Yeah, that blew up alright.

I have yet to check in more detail, but it seems that the errors are legitimate. The first one, referring to PICM not existing, is true since PICM isn't define ANYWHERE in the decompiled code, not even as an external variable or method. Maybe it's in another table? It certainly isn't defined in this code.

For "fun," I did this on my desktop also, a Gigabyte board running Gentoo, and I was able to decompile and recompile the code without any problems. So, thus far it seems that the MSI engineers that wrote this thing... may not have done that great of a job. Granted, I still have a lot of testing to do, as well as reading up on ASL syntax and proper programming practices for this environment.

As a curiosity, there are quite a few references to Windows in the decompilation, and actually there is one reference to Linux as well.

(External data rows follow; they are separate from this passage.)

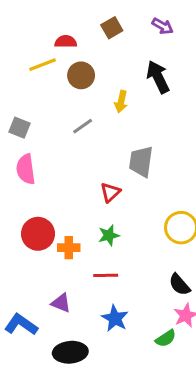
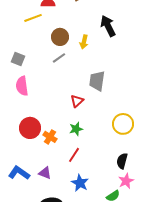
brown circle: (81, 75) -> (60, 37), moved
orange cross: (69, 248) -> (50, 137), turned 32
red line: (106, 275) -> (74, 155), turned -56
black semicircle: (180, 285) -> (122, 161), turned 56
blue L-shape: (21, 325) -> (19, 173), moved

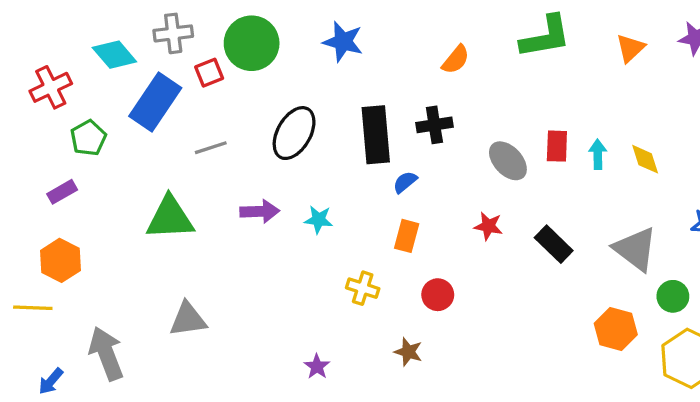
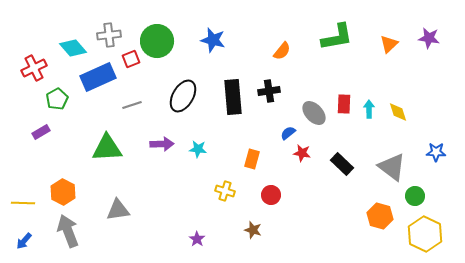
blue rectangle: (155, 102) -> (98, 77), turned 32
blue semicircle: (405, 182) -> (288, 133), moved
orange hexagon: (61, 260) -> (63, 192), moved
blue arrow: (51, 381) -> (24, 241), moved

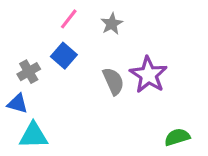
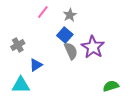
blue square: (64, 56) -> (65, 35), moved
blue triangle: (18, 104) -> (36, 65), moved, turned -48

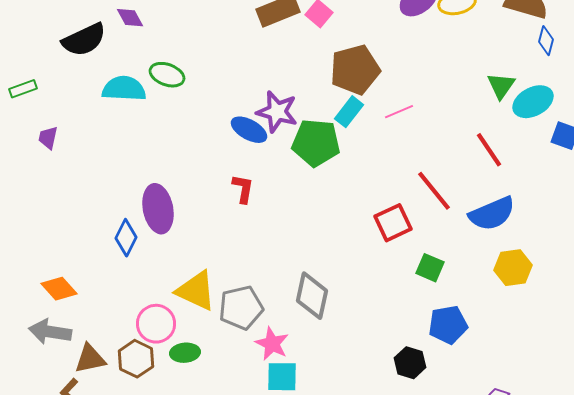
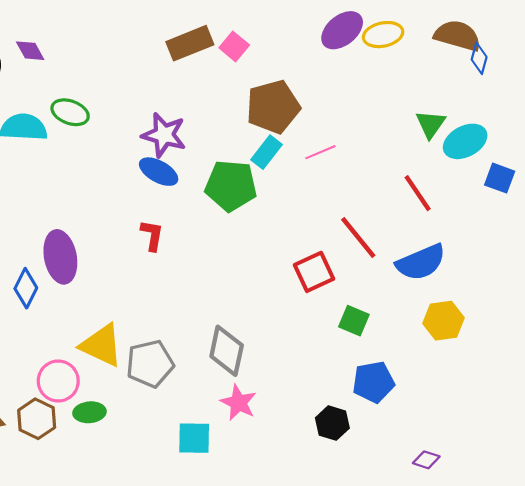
blue diamond: (546, 41) -> (479, 58), moved
purple star: (277, 112) -> (164, 135), moved
pink star: (272, 344) -> (238, 403), moved

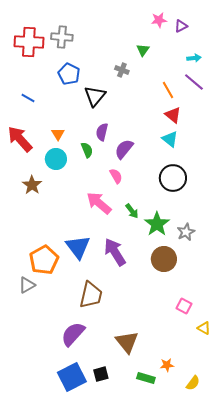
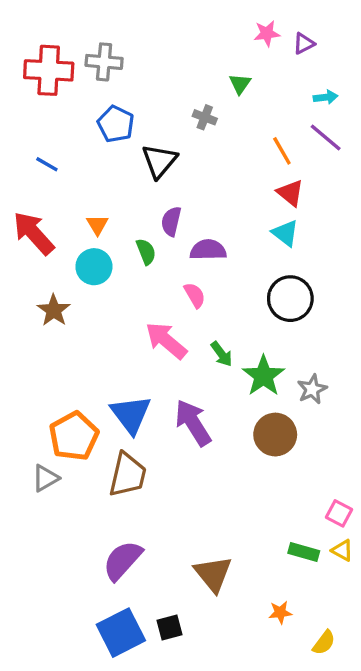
purple semicircle: (124, 149) -> (208, 250), turned 50
brown trapezoid: (91, 295) -> (128, 475), moved
pink square: (184, 306) -> (339, 513), moved
green rectangle: (146, 378) -> (304, 552), moved

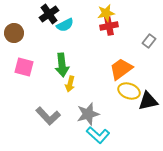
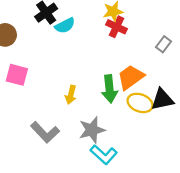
red cross: (109, 26) -> (117, 27), turned 36
green arrow: (62, 65) -> (110, 89), moved
black triangle: (148, 101) -> (162, 99), moved

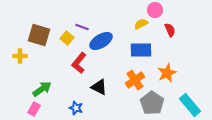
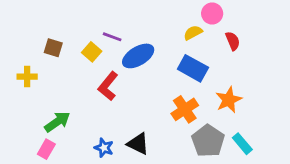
brown square: (39, 35) -> (53, 48), size x0.6
blue rectangle: (141, 50) -> (193, 68), turned 30
black triangle: (99, 87) -> (138, 144), moved
cyan rectangle: (190, 105) -> (242, 144), moved, size x0.7

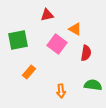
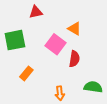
red triangle: (47, 15) -> (36, 12), moved
red semicircle: (86, 53) -> (74, 59), moved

Something related to OSI, possibly related to the Firmware Bug the kernel is complaining about.

I'll leave this like this for now. If anyone is interested in helping out, or wants to see any of the files I'm working with, let me know and I'll post them up somewhere.

----------

## eyoung100

See these 2 topics for help with Optimus:

Optirun, bumblebee & X failures  :Sad: [Solved]No device detected while startx?

----------

## gemarcano

As an update, I've been in communication with MSI. They whined that they don't support Linux, but then I reproduced the problems in Windows too. I did find out that the Windows binaries (and the Linux binaries built from the newest sources) seem to produce better decompilations of the ACPI tables (less errors and these can be fixed). I still ran into bugs using acpiexec and acpinames. The results of that testing (on Linux it's the same result with the new binaries) is found here. To be honest, I don't know exactly what the errors these two tools report, or even if these errors make sense or if they should be there. My gut tells me that there should not be any errors. Anybody know if this is correct?

In terms of power management, I traced the problem to Nouveau. Once I switched to the Nvidia blob and configure Optimus and Primus, the laptop is now running much cooler and for much longer. Nouveau seems to be crashing itself and then preventing bbswitch from shutting off the graphics card. I'm sad that I'll have to leave Nouveau for some time, but I need the battery life.

I'm waiting for MSI to reply to my report from Windows. They claimed at one point that the Intel ACPI tools were Linux specific. Right, except that their tables were compiled with an Intel compiler, based on the table's headers. We'll see what happens.

----------